##### Data records

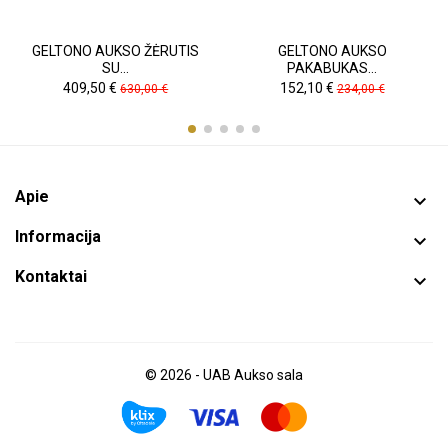
GELTONO AUKSO ŽĖRUTIS
GELTONO AUKSO
SU...
PAKABUKAS...
Kaina
Pradinė
Kaina
Pradinė
409,50 €
152,10 €
630,00 €
234,00 €
kaina
kaina
Apie

Informacija

Kontaktai

© 2026 - UAB Aukso sala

##########

■ **Work to complete**: I'd like the material above repeated exactly, with the pictures omitted.

■ **Answer box**:
GELTONO AUKSO ŽĖRUTIS
GELTONO AUKSO
SU...
PAKABUKAS...
Kaina
Pradinė
Kaina
Pradinė
409,50 €
152,10 €
630,00 €
234,00 €
kaina
kaina
Apie

Informacija

Kontaktai

© 2026 - UAB Aukso sala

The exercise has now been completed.